The Nitro Software Ltd (ASX: NTO) share price is on course to end the week deep in the red.
In morning trade, the document productivity and eSigning company’s shares are down 10% to $3.00.
Why is the Nitro share price down 10%?
Investors have been selling down the Nitro share price in response to something across in the United States.
After the market close on Wall Street this morning, Nitro’s larger rival DocuSign Inc (NASDAQ: DOCU) released its quarterly results. While DocuSign reported a 44% increase in subscription revenue to US$528.6 million, its weaker than expected outlook spooked the market.
This led to the DocuSign share price crashing 30% during after hours trade, wiping off US$15 billion from its market capitalisation.

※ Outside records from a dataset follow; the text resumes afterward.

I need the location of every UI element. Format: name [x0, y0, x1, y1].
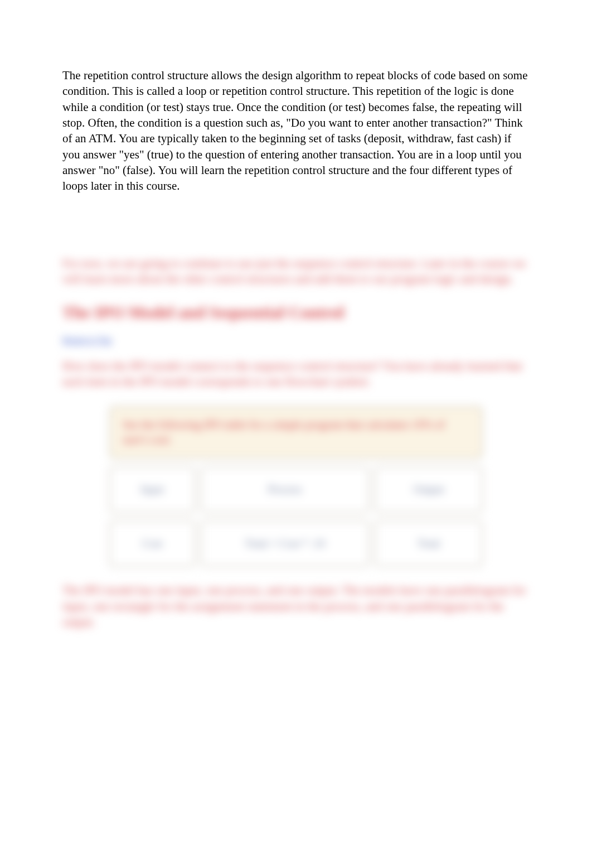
- blurred-preview-region: For now, we are going to continue to use…: [62, 255, 530, 630]
- header-output: Output: [375, 466, 483, 513]
- table-data-row: Cost Total = Cost * .10 Total: [109, 520, 483, 567]
- table-header-row: Input Process Output: [109, 466, 483, 513]
- ipo-table: See the following IPO table for a simple…: [109, 406, 483, 567]
- intro-paragraph: The repetition control structure allows …: [62, 67, 530, 194]
- cell-cost: Cost: [109, 520, 195, 567]
- cell-formula: Total = Cost * .10: [201, 520, 369, 567]
- cell-total: Total: [375, 520, 483, 567]
- section-heading: The IPO Model and Sequential Control: [62, 301, 530, 324]
- ipo-connect-paragraph: How does the IPO model connect to the se…: [62, 358, 530, 390]
- closing-paragraph: The IPO model has one input, one process…: [62, 582, 530, 630]
- header-process: Process: [201, 466, 369, 513]
- header-input: Input: [109, 466, 195, 513]
- lead-paragraph: For now, we are going to continue to use…: [62, 255, 530, 287]
- document-page: The repetition control structure allows …: [0, 0, 592, 868]
- return-to-top-link[interactable]: Return to Top: [62, 334, 530, 346]
- table-caption: See the following IPO table for a simple…: [109, 406, 483, 459]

And unfortunately for the Nitro share price, investors appear to believe this could be a sign that Nitro’s outlook may not be as positive as hoped.
Is this a buying opportunity?
While Bell Potter could yet adjust its recommendation for Nitro to reflect DocuSign’s update, it has been very bullish on the company recently.
For example, last month the broker retained its buy rating and $4.50 price target on its shares. This implies potential upside of 50%.
Bell Potter was pleased with the company’s game-changing acquisition of Connective NV.
It commented: “Nitro announced it has entered into a binding agreement to acquire Connective NV for an EV of €70m (~US$81m). Connective is Belgium’s leading eSign SaaS business with fast growing market share in France and customers in 11 other European countries. The rationale for the acquisition is it will accelerate and enhance Nitro’s eSign, eID (electronic identity) and document workflow capabilities. It will also position Nitro to become the third global player in the enterprise eSign market along with DocuSign and Adobe.”